La señorita Stirling le dio un empujón para que se apartara de ella. Lionel no tuvo más remedio que hacerlo, aunque aún seguía sintiendo en los labios el sabor del triunfo mezclado con el del beso que le acababa de robar, caliente y perverso a la vez.
—Sabe que no conseguirá nada con esta clase de artimañas —le advirtió ella, que parecía haber leído en su rostro como en un libro abierto—. Tampoco lo harán sus amigos pese a lo mucho que les haya molestado que les ocultara tanta información. Tenía que hacerlo si quería que este plan saliera adelante. —Se guardó la pistola dentro del fajín—. Y a estas alturas me conoce lo bastante para adivinar que no me detendré ante nadie.
—Haga lo que se le antoje; nosotros también haremos lo mismo a partir de ahora —contestó él, encogiéndose de hombres—. Tal vez estemos juntos en esta investigación, pero eso no quiere decir que tengamos que apoyarla en cada una de las decisiones que toma.
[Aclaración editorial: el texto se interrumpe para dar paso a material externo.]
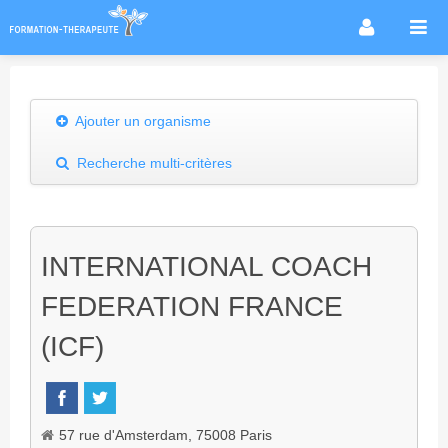
Accueil
Infos métier
Ajouter un organisme
Thérapies / méthodes
Recherche multi-critères
Écoles
Conseils formation
Annuaire des praticiens
INTERNATIONAL COACH
Agenda & Actualités
FEDERATION FRANCE
Forum
(ICF)
57 rue d'Amsterdam, 75008 Paris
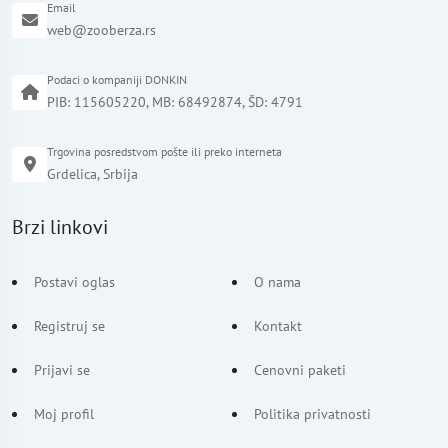
Email
web@zooberza.rs
Podaci o kompaniji DONKIN
PIB: 115605220, MB: 68492874, ŠD: 4791
Trgovina posredstvom pošte ili preko interneta
Grdelica, Srbija
Brzi linkovi
Postavi oglas
O nama
Registruj se
Kontakt
Prijavi se
Cenovni paketi
Moj profil
Politika privatnosti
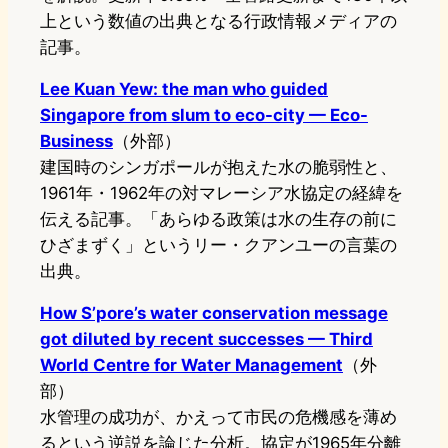
上という数値の出典となる行政情報メディアの
記事。
Lee Kuan Yew: the man who guided
Singapore from slum to eco-city — Eco-
Business
（外部）
建国時のシンガポールが抱えた水の脆弱性と、
1961年・1962年の対マレーシア水協定の経緯を
伝える記事。「あらゆる政策は水の生存の前に
ひざまずく」というリー・クアンユーの言葉の
出典。
How S’pore’s water conservation message
got diluted by recent successes — Third
World Centre for Water Management
（外
部）
水管理の成功が、かえって市民の危機感を薄め
るという逆説を論じた分析。協定が1965年分離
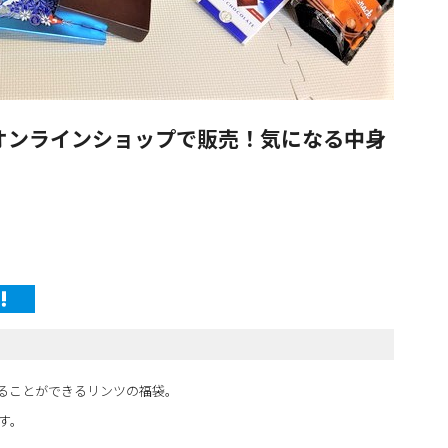
りオンラインショップで販売！気になる中身
ることができるリンツの福袋。
す。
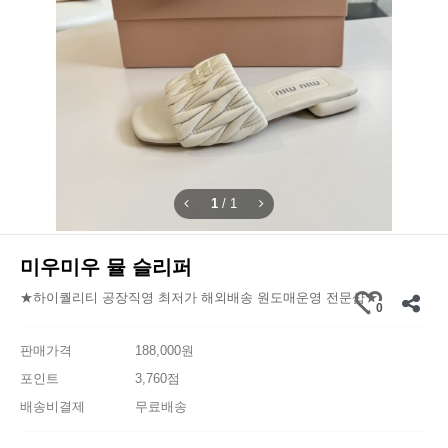
1
/
1
미우미우 뮬 슬리퍼
★하이퀄리티 공장직영 최저가 해외배송 원도매운영 전문샵★
0
판매가격
188,000원
포인트
3,760점
배송비결제
무료배송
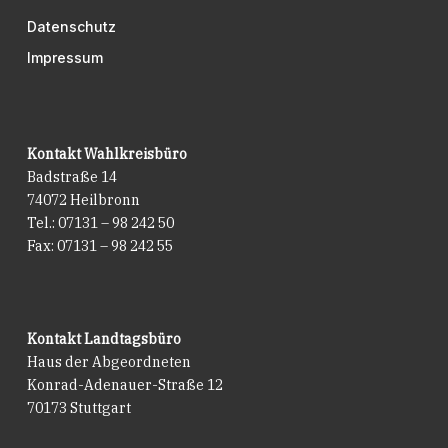
Datenschutz
Impressum
Kontakt Wahlkreisbüro
Badstraße 14
74072 Heilbronn
Tel.: 07131 – 98 242 50
Fax: 07131 – 98 242 55
Kontakt Landtagsbüro
Haus der Abgeordneten
Konrad-Adenauer-Straße 12
70173 Stuttgart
—Francamente, señor Lennox, me trae sin cuidado lo que hagan mientras nuestra experiencia en Luisiana acabe sirviendo de algo. Es lo único que me interesa de ustedes.
Se dio la vuelta para dirigirse hacia la puerta acristalada con la barbilla alzada, pero Lionel no pensaba dejar que se marchara así como así. Aún tenía que dejarle algo claro.
—Puede hacer lo que desee con nosotros —le dijo con la mayor tranquilidad—. Puede manipularnos, puede engañarnos, puede tratar de comprarnos, puede hacer eso y más…
La señorita Stirling se volvió de nuevo hacia él con el ceño fruncido. Lionel se tomó su tiempo para acercarse a ella, sin dejar de mirarla a los ojos, hasta que agarró las sartas de perlas negras que caían sobre su pecho. La joven dejó escapar un pequeño grito cuando les dio un tirón para atraerla más hacia sí, tanto que sus bocas casi volvieron a juntarse.
—Pero la he besado, Stirling —concluyó Lionel en susurros—. Y ese es un tesoro que nadie podrá arrebatarme. Ni siquiera usted.